Variable principale d'intérêt : droits des femmes
Méthode d'évaluation : Autres – Enquête
Problème de politique
Dans les pays développés, les femmes ont acquis des droits juridiques, patrimoniaux, politiques et économiques au cours des deux derniers siècles. Cette période a également été marquée par une forte croissance économique, ce qui soulève la question du lien entre ces deux événements. Autrement dit, quelles sont les causes et les conséquences économiques de l'évolution des droits des femmes ?
Contexte d'évaluation
Une comparaison des données entre pays illustre le lien entre les droits des femmes et les niveaux de revenus.
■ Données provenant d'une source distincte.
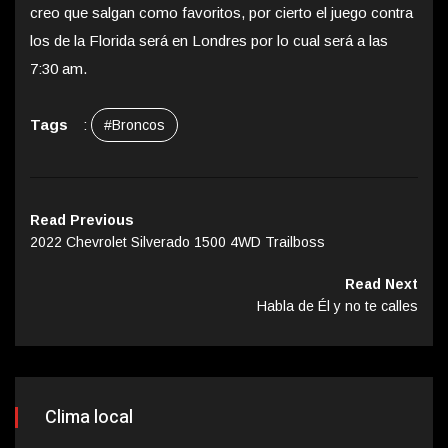
creo que salgan como favoritos, por cierto el juego contra
los de la Florida será en Londres por lo cual será a las
7:30 am.
Tags
:
#Broncos
Read Previous
2022 Chevrolet Silverado 1500 4WD Trailboss
Read Next
Habla de Él y no te calles
Clima local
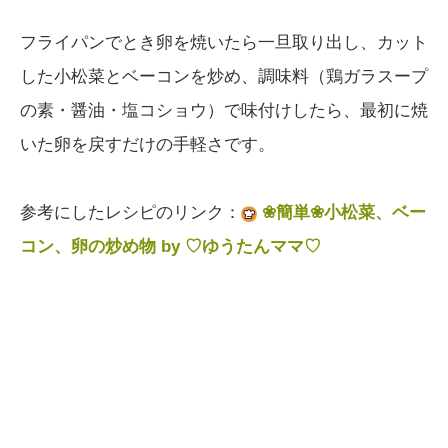
フライパンでとき卵を焼いたら一旦取り出し、カット
した小松菜とベーコンを炒め、調味料（鶏ガラスープ
の素・醤油・塩コショウ）で味付けしたら、最初に焼
いた卵を戻すだけの手軽さです。
参考にしたレシピのリンク：
❀簡単❀小松菜、ベー
コン、卵の炒め物 by ♡ゆうたんママ♡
L'Indice de participation des femmes (IPF) du PNUD, qui agrège les droits juridiques et la situation économique des femmes, présente une corrélation de 0,8 avec le PIB par habitant. données disponibles auprès de l'OCDE Le regroupement des pays en quatre catégories de revenus (élevé, moyen-supérieur, moyen-inférieur et faible) suggère également une corrélation positive entre développement économique et autonomisation des femmes. Plus précisément, dans les pays à revenu élevé, les femmes ont un accès quasi égal à la terre, à la propriété et au crédit avec les hommes, tandis que dans les pays à faible revenu, elles en sont exclues.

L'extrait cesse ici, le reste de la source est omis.